### TASK REQUIREMENTS
Apart from the pictures, the listing is to be returned exactly.
[Start of section]
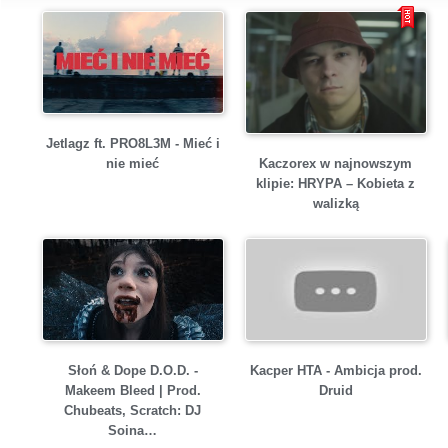
Jetlagz ft. PRO8L3M - Mieć i
Kaczorex w najnowszym
nie mieć
klipie: HRYPA – Kobieta z
walizką
Słoń & Dope D.O.D. -
Kacper HTA - Ambicja prod.
Makeem Bleed | Prod.
Druid
Chubeats, Scratch: DJ
Soina…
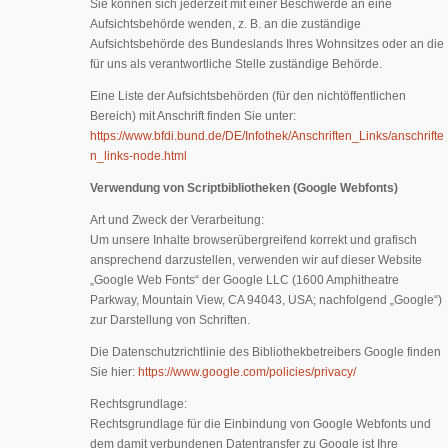
Sie können sich jederzeit mit einer Beschwerde an eine
Aufsichtsbehörde wenden, z. B. an die zuständige
Aufsichtsbehörde des Bundeslands Ihres Wohnsitzes oder an die
für uns als verantwortliche Stelle zuständige Behörde.
Eine Liste der Aufsichtsbehörden (für den nichtöffentlichen
Bereich) mit Anschrift finden Sie unter:
https://www.bfdi.bund.de/DE/Infothek/Anschriften_Links/anschrifte
n_links-node.html
Verwendung von Scriptbibliotheken (Google Webfonts)
Art und Zweck der Verarbeitung:
Um unsere Inhalte browserübergreifend korrekt und grafisch
ansprechend darzustellen, verwenden wir auf dieser Website
„Google Web Fonts“ der Google LLC (1600 Amphitheatre
Parkway, Mountain View, CA 94043, USA; nachfolgend „Google“)
zur Darstellung von Schriften.
Die Datenschutzrichtlinie des Bibliothekbetreibers Google finden
Sie hier:
https://www.google.com/policies/privacy/
Rechtsgrundlage:
Rechtsgrundlage für die Einbindung von Google Webfonts und
dem damit verbundenen Datentransfer zu Google ist Ihre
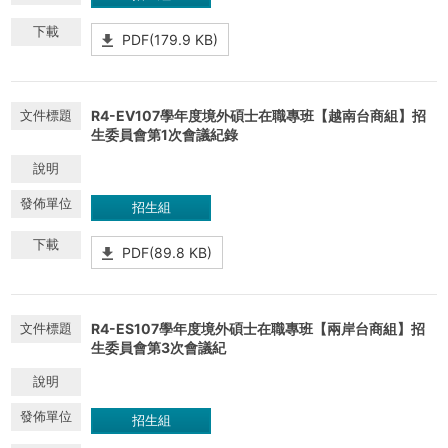
PDF(179.9 KB)
R4-EV107學年度境外碩士在職專班【越南台商組】招
生委員會第1次會議紀錄
招生組
PDF(89.8 KB)
R4-ES107學年度境外碩士在職專班【兩岸台商組】招
生委員會第3次會議紀
招生組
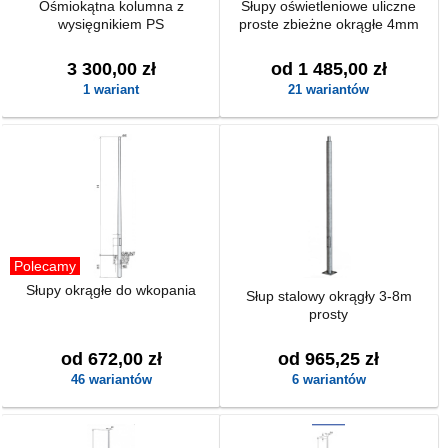
Ośmiokątna kolumna z
Słupy oświetleniowe uliczne
wysięgnikiem PS
proste zbieżne okrągłe 4mm
3 300,00 zł
od 1 485,00 zł
1 wariant
21 wariantów
Polecamy
Słupy okrągłe do wkopania
Słup stalowy okrągły 3-8m
prosty
od 672,00 zł
od 965,25 zł
46 wariantów
6 wariantów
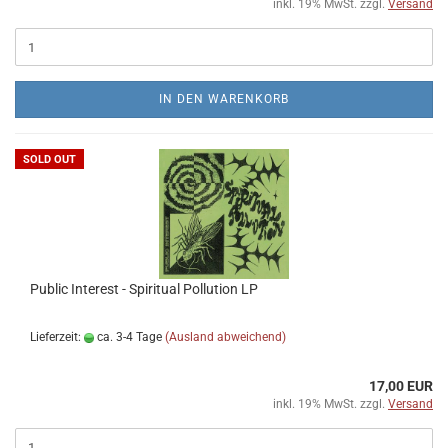
inkl. 19% MwSt. zzgl.
Versand
IN DEN WARENKORB
SOLD OUT
Public Interest - Spiritual Pollution LP
Lieferzeit:
ca. 3-4 Tage
(Ausland abweichend)
17,00 EUR
inkl. 19% MwSt. zzgl.
Versand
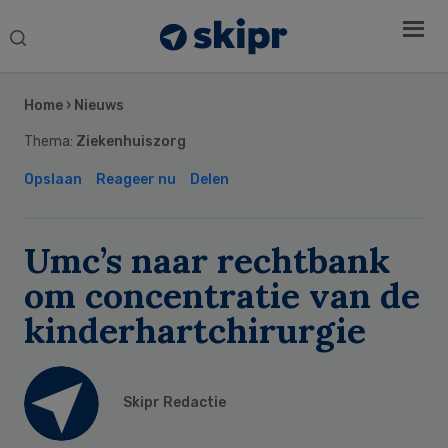
Search
this
Secondary
website
Sidebar
Home
›
Nieuws
Thema:
Ziekenhuiszorg
Opslaan
Reageer nu
Delen
Umc’s naar rechtbank
om concentratie van de
kinderhartchirurgie
Skipr Redactie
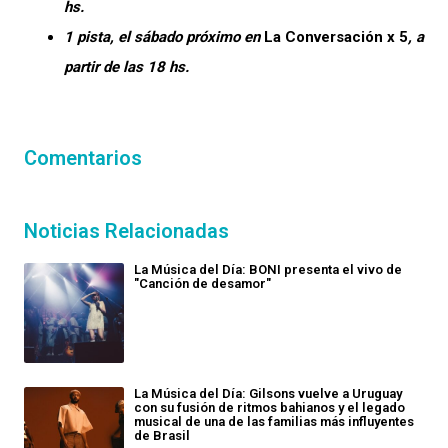
hs.
1 pista, el sábado próximo en
La Conversación x 5
, a
partir de las 18 hs.
Comentarios
Noticias Relacionadas
La Música del Día: BONI presenta el vivo de
"Canción de desamor"
La Música del Día: Gilsons vuelve a Uruguay
con su fusión de ritmos bahianos y el legado
musical de una de las familias más influyentes
de Brasil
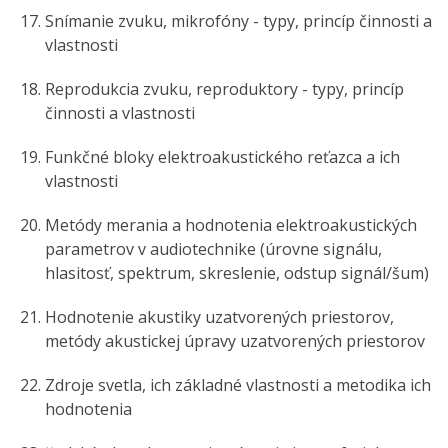
Snímanie zvuku, mikrofóny - typy, princíp činnosti a
vlastnosti
Reprodukcia zvuku, reproduktory - typy, princíp
činnosti a vlastnosti
Funkčné bloky elektroakustického reťazca a ich
vlastnosti
Metódy merania a hodnotenia elektroakustických
parametrov v audiotechnike (úrovne signálu,
hlasitosť, spektrum, skreslenie, odstup signál/šum)
Hodnotenie akustiky uzatvorených priestorov,
metódy akustickej úpravy uzatvorených priestorov
Zdroje svetla, ich základné vlastnosti a metodika ich
hodnotenia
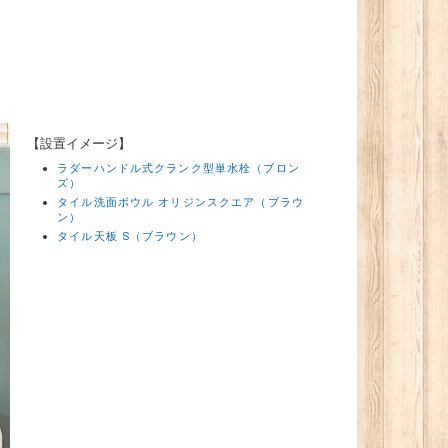
【設置イメージ】
ラダーハンドル式クランク型単水栓（ブロン
ズ）
タイル洗面ボウル オリジンスクエア（ブラウ
ン）
タイル天板 S（ブラウン）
[End of section]
### ANSWER TO THIS TASK
Jetlagz ft. PRO8L3M - Mieć i
Kaczorex w najnowszym
nie mieć
klipie: HRYPA – Kobieta z
walizką
Słoń & Dope D.O.D. -
Kacper HTA - Ambicja prod.
Makeem Bleed | Prod.
Druid
Chubeats, Scratch: DJ
Soina…
Sie können sich jederzeit mit einer Beschwerde an eine
Aufsichtsbehörde wenden, z. B. an die zuständige
Aufsichtsbehörde des Bundeslands Ihres Wohnsitzes oder an die
für uns als verantwortliche Stelle zuständige Behörde.
Eine Liste der Aufsichtsbehörden (für den nichtöffentlichen
Bereich) mit Anschrift finden Sie unter:
https://www.bfdi.bund.de/DE/Infothek/Anschriften_Links/anschrifte
n_links-node.html
Verwendung von Scriptbibliotheken (Google Webfonts)
Art und Zweck der Verarbeitung:
Um unsere Inhalte browserübergreifend korrekt und grafisch
ansprechend darzustellen, verwenden wir auf dieser Website
„Google Web Fonts“ der Google LLC (1600 Amphitheatre
Parkway, Mountain View, CA 94043, USA; nachfolgend „Google“)
zur Darstellung von Schriften.
Die Datenschutzrichtlinie des Bibliothekbetreibers Google finden
Sie hier:
https://www.google.com/policies/privacy/
Rechtsgrundlage:
Rechtsgrundlage für die Einbindung von Google Webfonts und
dem damit verbundenen Datentransfer zu Google ist Ihre
PDF(179.9 KB)
R4-EV107學年度境外碩士在職專班【越南台商組】招
生委員會第1次會議紀錄
招生組
PDF(89.8 KB)
R4-ES107學年度境外碩士在職專班【兩岸台商組】招
生委員會第3次會議紀
招生組
Ośmiokątna kolumna z
Słupy oświetleniowe uliczne
wysięgnikiem PS
proste zbieżne okrągłe 4mm
3 300,00 zł
od 1 485,00 zł
1 wariant
21 wariantów
Polecamy
Słupy okrągłe do wkopania
Słup stalowy okrągły 3-8m
prosty
od 672,00 zł
od 965,25 zł
46 wariantów
6 wariantów
inkl. 19% MwSt. zzgl.
Versand
IN DEN WARENKORB
SOLD OUT
Public Interest - Spiritual Pollution LP
Lieferzeit:
ca. 3-4 Tage
(Ausland abweichend)
17,00 EUR
inkl. 19% MwSt. zzgl.
Versand
Search
this
Secondary
website
Sidebar
Home
›
Nieuws
Thema:
Ziekenhuiszorg
Opslaan
Reageer nu
Delen
Umc’s naar rechtbank
om concentratie van de
kinderhartchirurgie
Skipr Redactie
hs.
1 pista, el sábado próximo en
La Conversación x 5
, a
partir de las 18 hs.
Comentarios
Noticias Relacionadas
La Música del Día: BONI presenta el vivo de
"Canción de desamor"
La Música del Día: Gilsons vuelve a Uruguay
con su fusión de ritmos bahianos y el legado
musical de una de las familias más influyentes
de Brasil
Snímanie zvuku, mikrofóny - typy, princíp činnosti a
vlastnosti
Reprodukcia zvuku, reproduktory - typy, princíp
činnosti a vlastnosti
Funkčné bloky elektroakustického reťazca a ich
vlastnosti
Metódy merania a hodnotenia elektroakustických
parametrov v audiotechnike (úrovne signálu,
hlasitosť, spektrum, skreslenie, odstup signál/šum)
Hodnotenie akustiky uzatvorených priestorov,
metódy akustickej úpravy uzatvorených priestorov
Zdroje svetla, ich základné vlastnosti a metodika ich
hodnotenia
【設置イメージ】
ラダーハンドル式クランク型単水栓（ブロン
ズ）
タイル洗面ボウル オリジンスクエア（ブラウ
ン）
タイル天板 S（ブラウン）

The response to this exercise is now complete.